Transaction Analysis | Jason Ellison

(AP Photo/Luis M. Alvarez)

Everyone knew that something was coming for the Giants and a couple of their young position players without options. On Sunday, the shoe dropped, and it was Jason Ellison who was moved to make room for others. But how will the move play out?

WHAT THE GIANTS GOT: Travis Blackley, left-handed pitcher, 24 years old

As recently as 2004, Blackley had been ranked amongst the Top 10 Seattle Mariners prospects by a certain national publication that does such rankings. But labrum surgery stole that away. Blackley signed with the Mariners in 2000 out of Australia, and immediately began to pay dividends as a left-handed starter in 2001. He rose steadily, and in 2003 at Double-A San Antonio, he had a 2.61 ERA with a 17-3 record. He was named the Mariners' Minor League Player of the Year for the effort.

It was 2004 when things turned around. His performance dropped a bit in Triple-A, but not to the point of killing his reputation. However, six starts in the big leagues led to a 10.04 ERA and a lot of concern. After 136 1/3 innings, he missed time with shoulder problems. The Mariners attempted to have him work through it by rehabbing the shoulder, but in early 2005 he had surgery to repair a torn labrum and missed the season.

In 2006, he returned to baseball at Double-A as a 23-year old. With diminished velocity and a bit of rust, he had an 8-11 record with a 4.06 ERA in San Antonio before splitting a pair of starts in Triple-A with a 4.09 ERA.

A lot of worries remain around his strength and whether he will be able to get his fastball back. The good news is that he appeared to be healthy after pitching 155 innings in 2006, just short of his career high of 162 1/3 innings. If he gets his velocity back, he has the other pitches to become a solid left-handed pitcher in the Giants' system.

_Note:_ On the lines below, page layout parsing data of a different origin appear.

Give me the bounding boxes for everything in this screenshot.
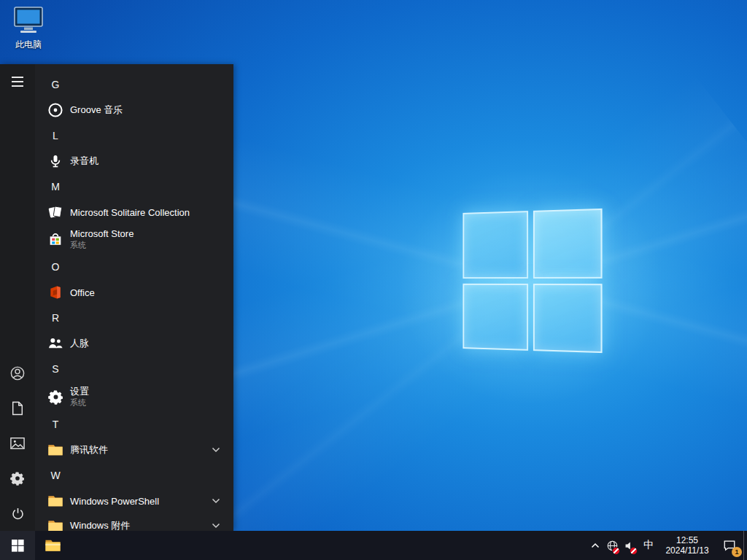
app-item-people[interactable]: 人脉 bbox=[35, 331, 233, 356]
muted-badge bbox=[630, 547, 638, 555]
letter-header-m[interactable]: M bbox=[35, 174, 233, 200]
letter-header-r[interactable]: R bbox=[35, 305, 233, 331]
pictures-icon[interactable] bbox=[0, 426, 35, 461]
microphone-icon bbox=[47, 152, 64, 170]
action-center-button[interactable]: 1 bbox=[716, 531, 743, 560]
ime-indicator[interactable]: 中 bbox=[638, 531, 659, 560]
letter-header-l[interactable]: L bbox=[35, 122, 233, 149]
store-icon bbox=[47, 230, 64, 248]
app-item-solitaire[interactable]: Microsoft Solitaire Collection bbox=[35, 200, 233, 225]
clock-time: 12:55 bbox=[676, 535, 698, 545]
letter-header-o[interactable]: O bbox=[35, 254, 233, 280]
tray-overflow-button[interactable] bbox=[587, 531, 603, 560]
file-explorer-button[interactable] bbox=[35, 531, 70, 560]
letter-header-g[interactable]: G bbox=[35, 71, 233, 98]
logo-pane-bottom-right bbox=[533, 284, 602, 354]
folder-icon bbox=[47, 441, 64, 459]
gear-icon bbox=[47, 388, 64, 405]
show-desktop-button[interactable] bbox=[743, 531, 747, 560]
logo-pane-top-right bbox=[533, 209, 602, 279]
folder-item-windows-powershell[interactable]: Windows PowerShell bbox=[35, 489, 233, 513]
hamburger-icon[interactable] bbox=[0, 64, 35, 99]
desktop-icon-this-pc[interactable]: 此电脑 bbox=[7, 6, 50, 51]
office-icon bbox=[47, 284, 64, 301]
chevron-down-icon[interactable] bbox=[212, 498, 220, 504]
windows-logo-wallpaper bbox=[462, 209, 602, 353]
volume-button[interactable] bbox=[621, 531, 638, 560]
system-tray: 中 12:55 2024/11/13 1 bbox=[587, 531, 747, 560]
app-item-voice-recorder[interactable]: 录音机 bbox=[35, 149, 233, 174]
user-icon[interactable] bbox=[0, 356, 35, 391]
people-icon bbox=[47, 335, 64, 352]
letter-header-t[interactable]: T bbox=[35, 411, 233, 438]
chevron-down-icon[interactable] bbox=[212, 523, 220, 529]
desktop-icon-label: 此电脑 bbox=[7, 39, 50, 51]
clock-date: 2024/11/13 bbox=[665, 545, 708, 556]
notification-count-badge: 1 bbox=[732, 547, 742, 557]
start-menu-app-list: G Groove 音乐 L 录音机 bbox=[35, 64, 233, 531]
start-button[interactable] bbox=[0, 531, 35, 560]
this-pc-icon bbox=[12, 6, 44, 35]
chevron-down-icon[interactable] bbox=[212, 447, 220, 453]
folder-item-tencent[interactable]: 腾讯软件 bbox=[35, 438, 233, 462]
no-internet-badge bbox=[612, 547, 620, 555]
power-icon[interactable] bbox=[0, 496, 35, 531]
letter-header-s[interactable]: S bbox=[35, 356, 233, 382]
logo-pane-top-left bbox=[462, 211, 527, 278]
folder-item-windows-accessories[interactable]: Windows 附件 bbox=[35, 513, 233, 531]
logo-pane-bottom-left bbox=[462, 283, 527, 350]
app-item-office[interactable]: Office bbox=[35, 280, 233, 305]
folder-icon bbox=[47, 492, 64, 510]
cards-icon bbox=[47, 203, 64, 221]
app-item-microsoft-store[interactable]: Microsoft Store 系统 bbox=[35, 225, 233, 254]
app-item-settings[interactable]: 设置 系统 bbox=[35, 382, 233, 411]
folder-icon bbox=[47, 517, 64, 531]
chevron-up-icon bbox=[591, 542, 600, 548]
taskbar: 中 12:55 2024/11/13 1 bbox=[0, 531, 747, 560]
gear-icon[interactable] bbox=[0, 461, 35, 496]
start-menu: G Groove 音乐 L 录音机 bbox=[0, 64, 233, 531]
document-icon[interactable] bbox=[0, 391, 35, 426]
clock[interactable]: 12:55 2024/11/13 bbox=[659, 531, 716, 560]
app-item-groove-music[interactable]: Groove 音乐 bbox=[35, 98, 233, 122]
groove-icon bbox=[47, 101, 64, 119]
start-menu-rail bbox=[0, 64, 35, 531]
folder-icon bbox=[44, 538, 61, 553]
windows-logo-icon bbox=[12, 540, 24, 552]
network-status-button[interactable] bbox=[603, 531, 621, 560]
letter-header-w[interactable]: W bbox=[35, 462, 233, 489]
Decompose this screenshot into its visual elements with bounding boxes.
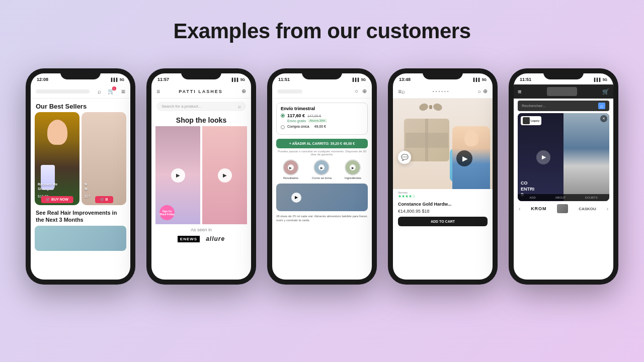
phone2-play-btn-1[interactable]: ▶ — [171, 168, 185, 183]
phone3-navbar: ○ ⊕ — [272, 84, 372, 99]
phone3-avatar-1: ▶ — [283, 159, 299, 175]
phone3-price1-crossed: 147,00 € — [307, 114, 321, 118]
phone5-prev-arrow[interactable]: ‹ — [519, 206, 520, 212]
phone5-action-bar: ADD ABOUT DOUBTS — [518, 194, 609, 201]
phone3-radio-1[interactable] — [281, 114, 285, 118]
phone3-circle-label-2: Como se toma — [312, 176, 332, 179]
phone2-search-placeholder: Search for a product... — [162, 104, 201, 109]
phone2-allure-logo: allure — [206, 235, 225, 242]
phone1-screen: 12:08 ▌▌▌ 5G ⌕ 🛒 1 ≡ Our Best Sellers — [31, 73, 130, 280]
phone1-product-image-1 — [35, 112, 79, 205]
phone1-buy-btn-1[interactable]: 🛒 BUY NOW — [41, 196, 73, 203]
phone3-video-play-btn[interactable]: ▶ — [291, 193, 301, 203]
phone3-status-icons: ▌▌▌ 5G — [353, 78, 366, 81]
phone2-cart-icon[interactable]: ⊕ — [242, 88, 246, 95]
phone5-action-about[interactable]: ABOUT — [555, 196, 566, 199]
phone3-shipping-title: Envío trimestral — [281, 106, 363, 111]
phone2-screen: 11:57 ▌▌▌ 5G ≡ PATTI LASHES ⊕ Search for… — [151, 73, 251, 280]
phone5-play-btn[interactable]: ▶ — [536, 150, 550, 164]
phone2-play-btn-2[interactable]: ▶ — [218, 168, 232, 183]
cart-icon[interactable]: 🛒 1 — [108, 88, 115, 95]
menu-icon[interactable]: ≡ — [121, 87, 125, 96]
phone1-card2-label: NM — [85, 183, 88, 191]
phone1-bottom-thumb — [35, 226, 126, 251]
phone3-cart-icon[interactable]: ⊕ — [362, 88, 367, 95]
phone5-main-video[interactable]: COENTRIS Legacy ✕ ▶ — [518, 113, 609, 201]
phone2-looks-grid: ▶ Sign for Black Friday ▶ — [151, 126, 251, 224]
phone1-card1-label: Recover MeShampoo — [38, 183, 57, 191]
phone4-product-name: Constance Gold Hardw... — [393, 201, 493, 208]
phone5-close-btn[interactable]: ✕ — [600, 115, 607, 122]
phone3-circle-3[interactable]: ▶ Ingredientes — [345, 159, 361, 179]
phone4-add-cart-btn[interactable]: ADD TO CART — [398, 217, 488, 226]
phone5-action-doubts[interactable]: DOUBTS — [585, 196, 598, 199]
phone2-section-title: Shop the looks — [151, 114, 251, 126]
phone4-search-icon[interactable]: ⌕ — [401, 88, 405, 95]
phone2-navbar: ≡ PATTI LASHES ⊕ — [151, 84, 251, 99]
phone5-status-icons: ▌▌▌ 5G — [594, 78, 607, 81]
phone1-navbar: ⌕ 🛒 1 ≡ — [31, 84, 130, 99]
phone1-status-icons: ▌▌▌ 5G — [111, 78, 124, 81]
phone4-chat-icon[interactable]: 💬 — [398, 151, 411, 164]
phone3-option-2[interactable]: Compra única 49,00 € — [281, 125, 363, 129]
phone5-notch — [543, 68, 584, 79]
phone5-trad-logo-icon — [557, 204, 568, 213]
phone3-option-1[interactable]: 117,60 € 147,00 € Envío gratis Ahorra 20… — [281, 113, 363, 123]
phone5-cart-icon[interactable]: 🛒 — [602, 88, 609, 95]
phone2-menu-icon[interactable]: ≡ — [156, 88, 160, 95]
phone3-user-icon[interactable]: ○ — [355, 88, 358, 95]
phone4-play-icon: ▶ — [462, 154, 468, 162]
phone3-time: 11:51 — [278, 77, 290, 82]
phone2-pink-badge: Sign for Black Friday — [159, 205, 175, 220]
phone4-product-area: ▶ 💬 — [393, 99, 493, 189]
phone3-circle-label-3: Ingredientes — [345, 176, 361, 179]
phone2-time: 11:57 — [157, 77, 169, 82]
phone5-logos-row: ‹ KROM CASKOU › — [514, 201, 613, 216]
phone5-search-bar[interactable]: Rechercher... ⌕ — [518, 101, 609, 111]
phone2-video-card-1[interactable]: ▶ Sign for Black Friday — [155, 126, 200, 224]
phone5-menu-icon[interactable]: ≡ — [518, 88, 522, 96]
phone3-circle-2[interactable]: ▶ Como se toma — [312, 159, 332, 179]
phone3-savings-badge: Ahorra 20% — [308, 119, 327, 123]
phone1-card-1[interactable]: Recover MeShampoo $19.99 🛒 BUY NOW — [35, 112, 79, 205]
phone2-video-card-2[interactable]: ▶ — [202, 126, 247, 224]
phone3-radio-2[interactable] — [281, 125, 285, 129]
phone5-action-add[interactable]: ADD — [529, 196, 536, 199]
phone4-play-btn[interactable]: ▶ — [456, 150, 472, 166]
phone4-brand: •••••• — [433, 89, 450, 94]
phone2-notch — [181, 68, 221, 79]
phone2-enews-logo: ENEWS — [178, 236, 200, 242]
phone-4: 13:48 ▌▌▌ 5G ≡ ⌕ •••••• ○ ⊕ — [388, 68, 498, 285]
phone1-card-2[interactable]: NM $27 🛒 B — [82, 112, 126, 205]
phone3-video-thumbnail[interactable]: ▶ — [276, 184, 368, 211]
phone1-buy-btn-2[interactable]: 🛒 B — [95, 196, 113, 203]
phone2-search-icon[interactable]: ⌕ — [238, 104, 241, 109]
pink-badge-text: Sign for Black Friday — [159, 210, 175, 216]
phone3-add-cart-btn[interactable]: + AÑADIR AL CARRITO: 39,20 € 49,00 € — [276, 139, 368, 148]
phone1-card2-price: $27 — [85, 195, 91, 198]
phone5-search-icon[interactable]: ⌕ — [598, 103, 605, 109]
phone3-screen: 11:51 ▌▌▌ 5G ○ ⊕ Envío trimestral 117,60… — [272, 73, 372, 280]
phone3-circle-1[interactable]: ▶ Resultados — [283, 159, 299, 179]
phone4-status-icons: ▌▌▌ 5G — [473, 78, 487, 81]
phone2-press-logos: ENEWS allure — [151, 233, 251, 244]
phone1-time: 12:08 — [37, 77, 48, 82]
phone3-brand-blur — [277, 89, 302, 94]
phone-5: 11:51 ▌▌▌ 5G ≡ 🛒 Rechercher... ⌕ CO — [509, 68, 618, 285]
phone4-menu-icon[interactable]: ≡ — [398, 88, 401, 95]
phone5-legacy-badge: Legacy — [521, 116, 541, 125]
phone2-search-bar[interactable]: Search for a product... ⌕ — [156, 102, 246, 111]
phone3-notch — [302, 68, 342, 79]
phone3-price1: 117,60 € — [287, 113, 305, 118]
phone4-notch — [423, 68, 463, 79]
phone4-stars: ★★★★☆ — [398, 194, 488, 199]
phone4-cart-icon[interactable]: ⊕ — [483, 88, 488, 95]
phone5-next-arrow[interactable]: › — [607, 206, 608, 212]
phones-row: 12:08 ▌▌▌ 5G ⌕ 🛒 1 ≡ Our Best Sellers — [26, 68, 618, 285]
chat-bubble-icon: 💬 — [401, 154, 409, 161]
phone4-user-icon[interactable]: ○ — [477, 88, 481, 95]
phone5-caskou-logo: CASKOU — [579, 207, 596, 211]
search-icon[interactable]: ⌕ — [98, 88, 101, 95]
phone5-man-bg — [564, 113, 609, 201]
phone4-reviews-section: Nemes ★★★★☆ — [393, 189, 493, 201]
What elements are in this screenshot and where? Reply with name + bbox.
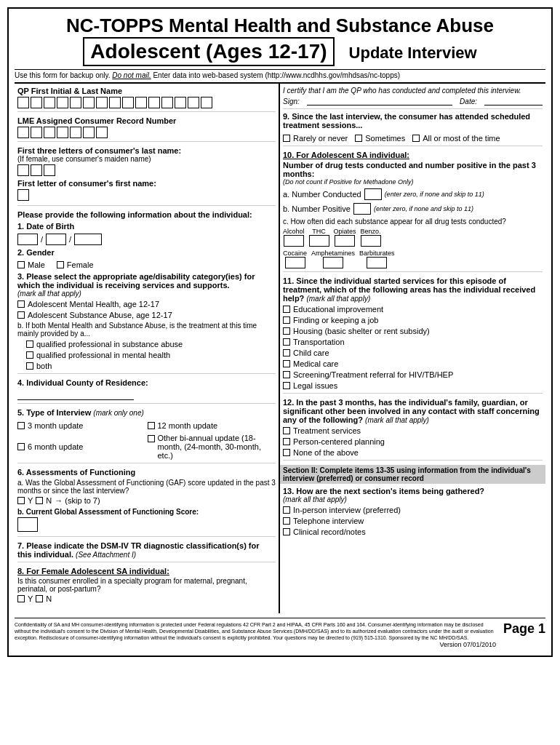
gender-female-checkbox[interactable] <box>57 261 64 268</box>
qp-box-13[interactable] <box>175 97 186 108</box>
assess-n-checkbox[interactable] <box>36 497 43 504</box>
screening-checkbox[interactable] <box>283 371 290 378</box>
county-input[interactable] <box>17 390 134 400</box>
benzo-box[interactable] <box>361 235 381 247</box>
sign-input[interactable] <box>307 97 452 105</box>
qp-box-15[interactable] <box>201 97 212 108</box>
qp-box-5[interactable] <box>70 97 81 108</box>
sometimes-checkbox[interactable] <box>355 135 362 142</box>
alcohol-box[interactable] <box>284 235 304 247</box>
transportation-checkbox[interactable] <box>283 338 290 346</box>
thc-box[interactable] <box>309 235 329 247</box>
assess-section: 6. Assessments of Functioning a. Was the… <box>17 468 276 537</box>
qp-box-1[interactable] <box>17 97 29 108</box>
page-number: Page 1 <box>503 621 545 637</box>
lme-box-2[interactable] <box>31 127 42 138</box>
q10a-note: (enter zero, if none and skip to 11) <box>385 191 484 198</box>
treatment-services-label: Treatment services <box>293 426 361 435</box>
qp-box-11[interactable] <box>148 97 160 108</box>
q10b-box[interactable] <box>353 203 371 215</box>
lme-box-4[interactable] <box>57 127 68 138</box>
mental-health-checkbox[interactable] <box>26 351 33 359</box>
month3-row: 3 month update <box>17 421 146 430</box>
benzo-group: Benzo. <box>361 228 381 247</box>
medical-care-checkbox[interactable] <box>283 360 290 367</box>
person-centered-checkbox[interactable] <box>283 438 290 445</box>
rarely-row: Rarely or never <box>283 134 348 143</box>
qp-box-4[interactable] <box>57 97 68 108</box>
qp-boxes <box>17 97 276 108</box>
last-box-1[interactable] <box>17 164 29 176</box>
barbiturates-group: Barbiturates <box>359 250 395 268</box>
educational-checkbox[interactable] <box>283 306 290 313</box>
lme-box-3[interactable] <box>44 127 55 138</box>
both-checkbox[interactable] <box>26 362 33 370</box>
dob-yyyy[interactable] <box>74 234 102 245</box>
adol-mh-row: Adolescent Mental Health, age 12-17 <box>17 300 276 308</box>
q10a-box[interactable] <box>364 188 382 200</box>
month12-checkbox[interactable] <box>148 422 155 429</box>
qp-box-12[interactable] <box>161 97 173 108</box>
lme-box-5[interactable] <box>70 127 81 138</box>
lme-box-7[interactable] <box>96 127 108 138</box>
legal-checkbox[interactable] <box>283 382 290 389</box>
female-n-checkbox[interactable] <box>36 595 43 602</box>
month6-label: 6 month update <box>28 442 83 451</box>
finding-job-checkbox[interactable] <box>283 316 290 324</box>
month3-checkbox[interactable] <box>17 422 25 429</box>
sub-abuse-checkbox[interactable] <box>26 340 33 348</box>
gender-section: 2. Gender Male Female <box>17 248 276 269</box>
last-box-3[interactable] <box>44 164 55 176</box>
qp-box-8[interactable] <box>109 97 121 108</box>
qp-box-10[interactable] <box>135 97 147 108</box>
child-care-checkbox[interactable] <box>283 349 290 356</box>
housing-checkbox[interactable] <box>283 327 290 335</box>
gender-male-checkbox[interactable] <box>17 261 25 268</box>
main-grid: QP First Initial & Last Name <box>15 82 545 613</box>
lme-box-1[interactable] <box>17 127 29 138</box>
last-box-2[interactable] <box>31 164 42 176</box>
qp-box-6[interactable] <box>83 97 95 108</box>
assess-y-checkbox[interactable] <box>17 497 25 504</box>
qp-box-2[interactable] <box>31 97 42 108</box>
female-y-checkbox[interactable] <box>17 595 25 602</box>
cocaine-box[interactable] <box>285 257 305 268</box>
all-most-checkbox[interactable] <box>412 135 420 142</box>
opiates-box[interactable] <box>335 235 355 247</box>
lme-box-6[interactable] <box>83 127 95 138</box>
dob-mm[interactable] <box>17 234 38 245</box>
assess-b-label: b. Current Global Assessment of Function… <box>17 508 276 516</box>
clinical-checkbox[interactable] <box>283 528 290 535</box>
first-box[interactable] <box>17 189 29 201</box>
amphetamines-box[interactable] <box>323 257 343 268</box>
adol-sa-checkbox[interactable] <box>17 311 25 319</box>
housing-label: Housing (basic shelter or rent subsidy) <box>293 327 430 335</box>
qp-section: QP First Initial & Last Name <box>17 87 276 112</box>
other-biannual-label: Other bi-annual update (18-month, (24-mo… <box>158 434 276 460</box>
female-y-label: Y <box>28 594 33 603</box>
qp-box-7[interactable] <box>96 97 108 108</box>
female-sa-section: 8. For Female Adolescent SA individual: … <box>17 567 276 606</box>
dob-dd[interactable] <box>46 234 66 245</box>
none-above-checkbox[interactable] <box>283 449 290 456</box>
assess-n-label: N <box>46 496 52 505</box>
dob-boxes: / / <box>17 234 276 245</box>
qp-box-3[interactable] <box>44 97 55 108</box>
barbiturates-box[interactable] <box>367 257 387 268</box>
qp-box-9[interactable] <box>122 97 134 108</box>
month12-row: 12 month update <box>148 421 276 430</box>
rarely-checkbox[interactable] <box>283 135 290 142</box>
date-label: Date: <box>460 97 477 105</box>
qp-box-14[interactable] <box>188 97 199 108</box>
other-biannual-checkbox[interactable] <box>148 435 155 442</box>
date-input[interactable] <box>484 97 543 105</box>
form-page: NC-TOPPS Mental Health and Substance Abu… <box>7 7 553 657</box>
gaf-score-box[interactable] <box>17 517 38 532</box>
month6-checkbox[interactable] <box>17 443 25 450</box>
telephone-checkbox[interactable] <box>283 517 290 525</box>
adol-mh-checkbox[interactable] <box>17 300 25 308</box>
person-centered-row: Person-centered planning <box>283 437 543 446</box>
version-text: Version 07/01/2010 <box>15 641 496 650</box>
in-person-checkbox[interactable] <box>283 506 290 514</box>
treatment-services-checkbox[interactable] <box>283 427 290 434</box>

One interesting twist since his trade: Blackley was assigned to Triple-A Fresno, as expected. However, manager Dan Rohn has reportedly excluded him from the rotation, in favor of longtime reliever Erick Threets. There's a chance that Threets may be starting just to get more innings of work in regularly, and Blackley could take over soon after, but this appears to be the first time in Blackley's career he won't be a full-time starter.

WHAT THE GIANTS GAVE UP: Jason Ellison, outfielder, 28 years old

Ellison, who turns 29 on Wednesday, has long been an underdog in the Giants system before finding his way into the majors.

Ellison was a 22nd round pick out of Lewis & Clark College in Idaho, and despite his doubters, batted .305 through his minor league career with solid walk rates and decent gap power for a center fielder. His big break was as a 24-year old in 2002, when he was performing solidly in Single-A San Jose and got the opportunity to go to Fresno. He exploded onto the scene with the Grizzlies, and never played underneath Triple-A again in his career.

In Fresno, Ellison won accolades and fans for his defense, and also performed well on the base paths. He appeared to be a legitimate option in center field, and got the chance when he came up with the Giants in 2005 as a 27-year old rookie. He started the season hot, batting .457 in April and turning in some great defensive plays.

However he cooled off in May and June, settling around .260 where his batting average would eventually end up.

Ellison also took some heat for a couple of high profile miscues, including dropping a ball that was knocked out of his glove by former teammate Alex Sanchez. That led to a poor defensive reputation for the center fielder. Ellison got another chance in 2006, but hit poorly in the majors. He was sent back to Fresno, where he did find his stroke and batted .406 in 46 games.

When Ellison plays well, he is a .285-plus hitter with some gap power, speed and above average defense. His reads aren't the best, but he has the speed to make up for that in center field, and he has a very strong and accurate arm. His speed has not been something he's capitalized on in the majors yet, however. He may not be anything more than a bench player, but he's an ideal right-handed pinch-hitter, pinch-runner and defensive specialist. When he's on, that is.

THE LOWDOWN

To put it simply, the Giants were minutes away from losing Ellison for nothing on waivers, so the fact that Giants general manager Brian Sabean got anything for him is a plus. That he got a player like Blackley is stupendous. Blackley has a ton of questions, but he's got some good potential, as well, if he heals right.

And this trade works out for Ellison, too. Ellison grew up in Seattle, and the Mariners have always been one of his favorite teams. As expected, he's being used pretty much in a bench role in Seattle, but he's being used and is playing in front of some hometown friends and family.

Overall, this is a winner of a deal on both ends, especially Ellison's. Losing Blackley may end up biting the Mariners, and maybe it won't. But the Giants got something for Ellison. That in itself is something. Maybe Blackley will come back to bite the Mariners, maybe not, but it's a good risk for the Giants to take at the price.